Below are some records. Return exactly their lines from the one containing "PARTAGER SUR" through the one containing "Política de Privacidad", and drop the pictures.
Segment Start: RECORDS TO USE
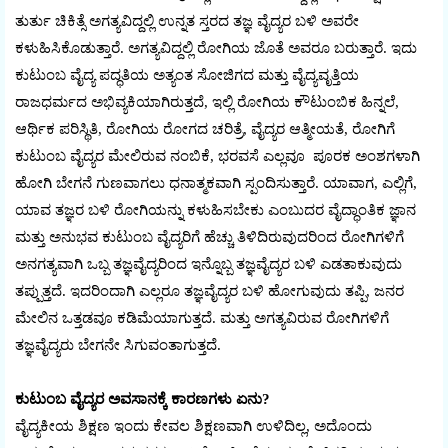
ತುರ್ತು ಚಿಕಿತ್ಸೆ ಅಗತ್ಯವಿದ್ದಲ್ಲಿ ಉನ್ನತ ಸ್ತರದ ತಜ್ಞ ವೈದ್ಯರ ಬಳಿ ಅವರೇ
ಕಳುಹಿಸಿಕೊಡುತ್ತಾರೆ. ಅಗತ್ಯವಿದ್ದಲ್ಲಿ ರೋಗಿಯ ಜೊತೆ ಅವರೂ ಬರುತ್ತಾರೆ. ಇದು
ಕುಟುಂಬ ವೈದ್ಯ ಪದ್ಧತಿಯ ಅತ್ಯಂತ ಸೋಜಿಗದ ಮತ್ತು ವೈದ್ಯವೃತ್ತಿಯ
ರಾಜಧರ್ಮದ ಅಭಿವ್ಯಕಿಯಾಗಿರುತ್ತದೆ, ಇಲ್ಲಿ ರೋಗಿಯ ಕೌಟುಂಬಿಕ ಹಿನ್ನಲೆ,
ಆರ್ಥಿಕ ಪರಿಸ್ಥಿತಿ, ರೋಗಿಯ ರೋಗದ ಚರಿತ್ರೆ, ವೈದ್ಯರ ಆತ್ಮೀಯತೆ, ರೋಗಿಗೆ
ಕುಟುಂಬ ವೈದ್ಯರ ಮೇಲಿರುವ ನಂಬಿಕೆ, ಭರವಸೆ ಎಲ್ಲವೂ ಪೂರಕ ಅಂಶಗಳಾಗಿ
ಹೋಗಿ ಬೇಗನೆ ಗುಣವಾಗಲು ಧನಾತ್ಮಕವಾಗಿ ಸ್ಪಂದಿಸುತ್ತಾರೆ. ಯಾವಾಗ, ಎಲ್ಲಿಗೆ,
ಯಾವ ತಜ್ಞರ ಬಳಿ ರೋಗಿಯನ್ನು ಕಳುಹಿಸಬೇಕು ಎಂಬುದರ ವೈದ್ಧಾಂತಿಕ ಜ್ಞಾನ
ಮತ್ತು ಅನುಭವ ಕುಟುಂಬ ವೈದ್ಯರಿಗೆ ಹೆಚ್ಚು ತಿಳಿದಿರುವುದರಿಂದ ರೋಗಿಗಳಿಗೆ
ಅನಗತ್ಯವಾಗಿ ಒಬ್ಬ ತಜ್ಞವೈದ್ಯರಿಂದ ಇನ್ನೊಬ್ಬ ತಜ್ಞವೈದ್ಯರ ಬಳಿ ಎಡತಾಕುವುದು
ತಪ್ಪುತ್ತದೆ. ಇದರಿಂದಾಗಿ ಎಲ್ಲರೂ ತಜ್ಞವೈದ್ಯರ ಬಳಿ ಹೋಗುವುದು ತಪ್ಪಿ, ಜನರ
ಮೇಲಿನ ಒತ್ತಡವೂ ಕಡಿಮೆಯಾಗುತ್ತದೆ. ಮತ್ತು ಅಗತ್ಯವಿರುವ ರೋಗಿಗಳಿಗೆ
ತಜ್ಞವೈದ್ಯರು ಬೇಗನೇ ಸಿಗುವಂತಾಗುತ್ತದೆ.
ಕುಟುಂಬ ವೈದ್ಯರ ಅವಸಾನಕ್ಕೆ ಕಾರಣಗಳು ಏನು?
ವೈದ್ಯಕೀಯ ಶಿಕ್ಷಣ ಇಂದು ಕೇವಲ ಶಿಕ್ಷಣವಾಗಿ ಉಳಿದಿಲ್ಲ, ಅದೊಂದು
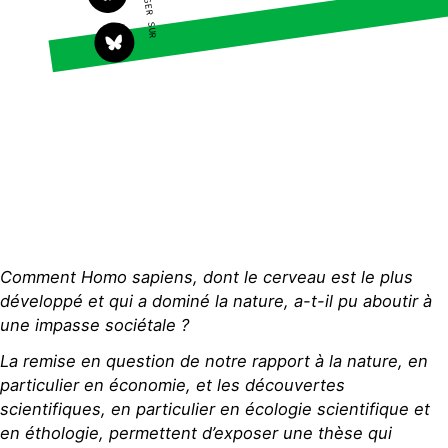
PARTAGER SUR
S'engager sur le terrain
Surproduction
Agir au quotidien
Agriculture
Soutenir les campagnes
Finance
Transmettre tout ou
Multinationales
partie de son patrimoine
Forêts
Télécharger gratuitement
les guides éco-citoyens
Actualités
Groupes locaux
Espace presse
Publications
Comment Homo sapiens, dont le cerveau est le plus
Contact
développé et qui a dominé la nature, a-t-il pu aboutir à
une impasse sociétale ?
La remise en question de notre rapport à la nature, en
particulier en économie, et les découvertes
scientifiques, en particulier en écologie scientifique et
en éthologie, permettent d’exposer une thèse qui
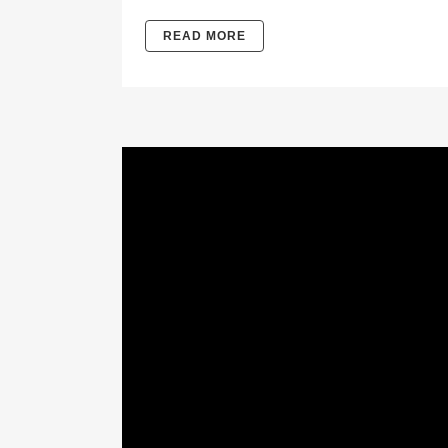
READ MORE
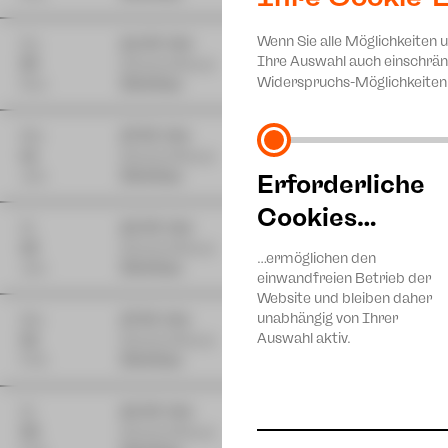
Wenn Sie alle Möglichkeiten 
Do
11:00 Uhr
Karten
Ihre Auswahl auch einschrän
24
Gewandhaus
Widerspruchs-Möglichkeiten 
Dez
Zwickau
Mo
17:00 Uhr
Karten
11
Gewandhaus
Jan
Zwickau
Erforderliche
Cookies…
Di
10:00 Uhr
Karten
12
Gewandhaus
…ermöglichen den
Jan
Zwickau
einwandfreien Betrieb der
Website und bleiben daher
unabhängig von Ihrer
Mo
17:00 Uhr
Karten
Auswahl aktiv.
01
Gewandhaus
Feb
Zwickau
Di
10:00 Uhr
Karten
02
Gewandhaus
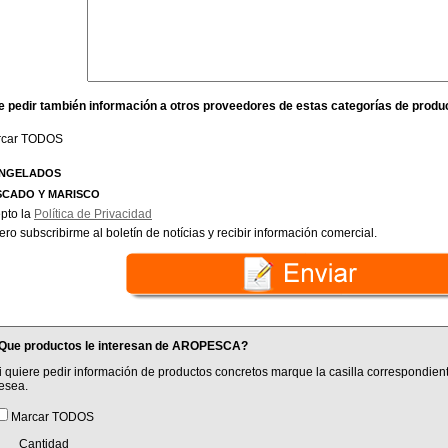
e pedir también información a otros proveedores de estas categorías de produ
rcar TODOS
NGELADOS
SCADO Y MARISCO
pto la
Política de Privacidad
ero subscribirme al boletín de notícias y recibir información comercial.
Que productos le interesan de AROPESCA?
i quiere pedir información de productos concretos marque la casilla correspondient
esea.
Marcar TODOS
Cantidad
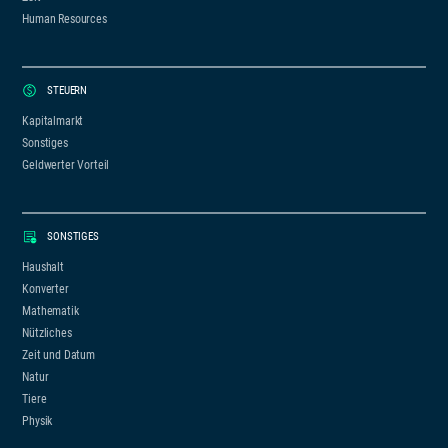
Human Resources
STEUERN
Kapitalmarkt
Sonstiges
Geldwerter Vorteil
SONSTIGES
Haushalt
Konverter
Mathematik
Nützliches
Zeit und Datum
Natur
Tiere
Physik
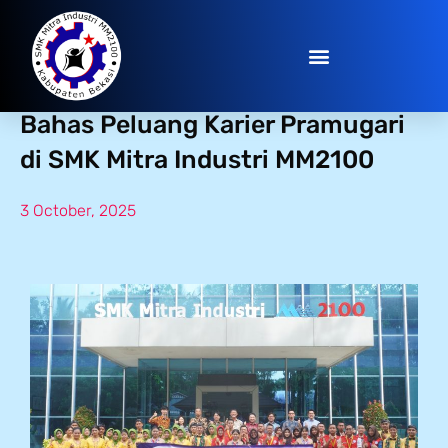
Japan Meets Mitra! Teijin & ANA
Bahas Peluang Karier Pramugari
di SMK Mitra Industri MM2100
3 October, 2025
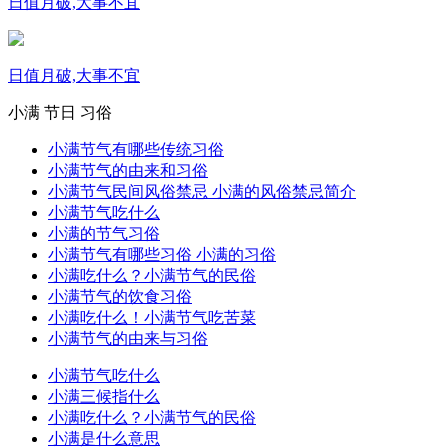
日值月破,大事不宜
日值月破,大事不宜
小满
节日
习俗
小满节气有哪些传统习俗
小满节气的由来和习俗
小满节气民间风俗禁忌 小满的风俗禁忌简介
小满节气吃什么
小满的节气习俗
小满节气有哪些习俗 小满的习俗
小满吃什么？小满节气的民俗
小满节气的饮食习俗
小满吃什么！小满节气吃苦菜
小满节气的由来与习俗
小满节气吃什么
小满三候指什么
小满吃什么？小满节气的民俗
小满是什么意思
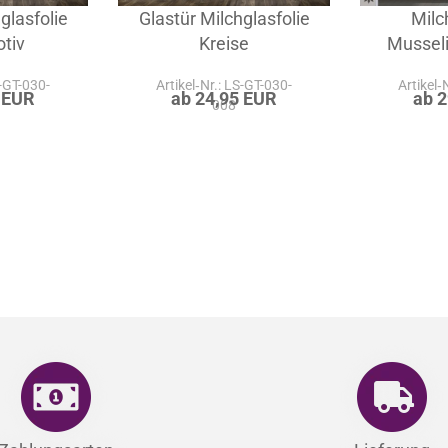
glasfolie
Glastür Milchglasfolie
Milc
tiv
Kreise
Mussel
S-GT-030-
Artikel‑Nr.: LS-GT-030-
Artikel‑
 EUR
ab 24,95 EUR
ab 
008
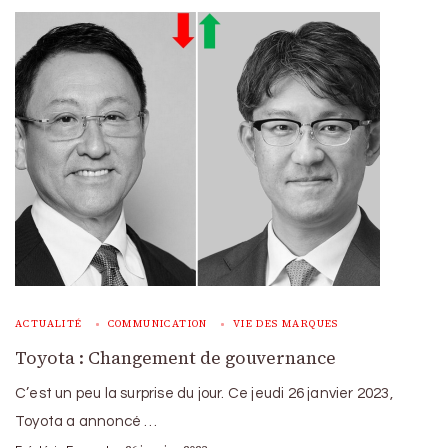
ACTUALITÉ
COMMUNICATION
VIE DES MARQUES
Toyota : Changement de gouvernance
C’est un peu la surprise du jour. Ce jeudi 26 janvier 2023,
Toyota a annoncé …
Segment End: RECORDS TO USE
◆ EXERCISE SOLUTION:
PARTAGER SUR
S'engager sur le terrain
Surproduction
Agir au quotidien
Agriculture
Soutenir les campagnes
Finance
Transmettre tout ou
Multinationales
partie de son patrimoine
Forêts
Télécharger gratuitement
les guides éco-citoyens
Actualités
Groupes locaux
Espace presse
Publications
Comment Homo sapiens, dont le cerveau est le plus
Contact
développé et qui a dominé la nature, a-t-il pu aboutir à
une impasse sociétale ?
La remise en question de notre rapport à la nature, en
particulier en économie, et les découvertes
scientifiques, en particulier en écologie scientifique et
en éthologie, permettent d’exposer une thèse qui
READ MORE
Wenn Sie alle Möglichkeiten 
Do
11:00 Uhr
Karten
Ihre Auswahl auch einschrän
24
Gewandhaus
Widerspruchs-Möglichkeiten 
Dez
Zwickau
Mo
17:00 Uhr
Karten
11
Gewandhaus
Jan
Zwickau
Erforderliche
Cookies…
Di
10:00 Uhr
Karten
12
Gewandhaus
…ermöglichen den
Jan
Zwickau
einwandfreien Betrieb der
Website und bleiben daher
unabhängig von Ihrer
Mo
17:00 Uhr
Karten
Auswahl aktiv.
01
Gewandhaus
Feb
Zwickau
Di
10:00 Uhr
Karten
02
Gewandhaus
e pedir también información a otros proveedores de estas categorías de produ
rcar TODOS
NGELADOS
SCADO Y MARISCO
pto la
Política de Privacidad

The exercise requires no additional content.